協会は、商務省が提案した「ご飯とおかず2品で40バーツ(200円相当)以内」支援策を取り上げ、「政府のこのような支援より、飲食店が原材料を共同購入して卸業者と価格交渉する仕組みの方が、長期的な解決策となる」と訴えた。ごはんとおかず40バーツは、「一時的に価格を下げる効果があるものの、上限に達するか制度が終了すれば価格は元に戻る」と指摘している。商務省は各方面からの批判を受け、発表の翌日に同支援策の見直しを表明した。

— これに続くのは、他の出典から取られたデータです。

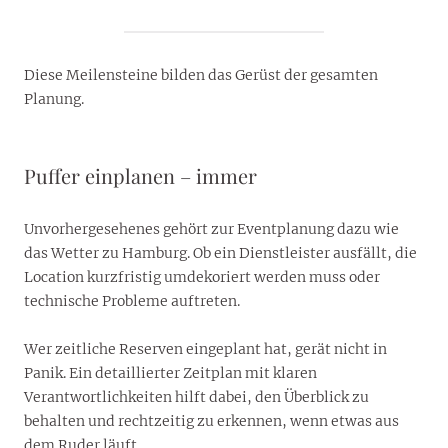
Diese Meilensteine bilden das Gerüst der gesamten
Planung.
Puffer einplanen – immer
Unvorhergesehenes gehört zur Eventplanung dazu wie
das Wetter zu Hamburg. Ob ein Dienstleister ausfällt, die
Location kurzfristig umdekoriert werden muss oder
technische Probleme auftreten.
Wer zeitliche Reserven eingeplant hat, gerät nicht in
Panik. Ein detaillierter Zeitplan mit klaren
Verantwortlichkeiten hilft dabei, den Überblick zu
behalten und rechtzeitig zu erkennen, wenn etwas aus
dem Ruder läuft.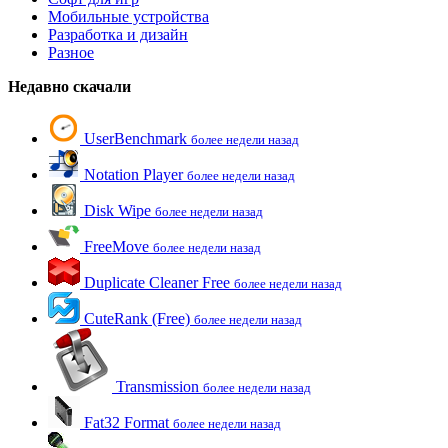
Мобильные устройства
Разработка и дизайн
Разное
Недавно скачали
UserBenchmark
более недели назад
Notation Player
более недели назад
Disk Wipe
более недели назад
FreeMove
более недели назад
Duplicate Cleaner Free
более недели назад
CuteRank (Free)
более недели назад
Transmission
более недели назад
Fat32 Format
более недели назад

協会が示す構造改革では、業界全体を結ぶ集中型プラットフォームの開発への政府支援を要請している。生活費抑制策「タイ・ヘルプ・タイ(タイ・チュアイ・タイ)・プラス」一環の共同負担制度では、小規模店舗の売り上げがおよそ20%増加したという。ただ、9月に制度が終了すれば売り上げは再び減少に転じる見込み。
同制度に参加できなかった中規模店は恩恵を受けられておらず、このような店舗に対する低利融資も訴えている。「年末の繁忙期まで資金繰りを維持するための支援が必要」だという。また、政府が今後も食料価格引き下げ策を実施する場合、参加店舗には将来的な融資優遇などのインセンティブを与えるべきだと強調した。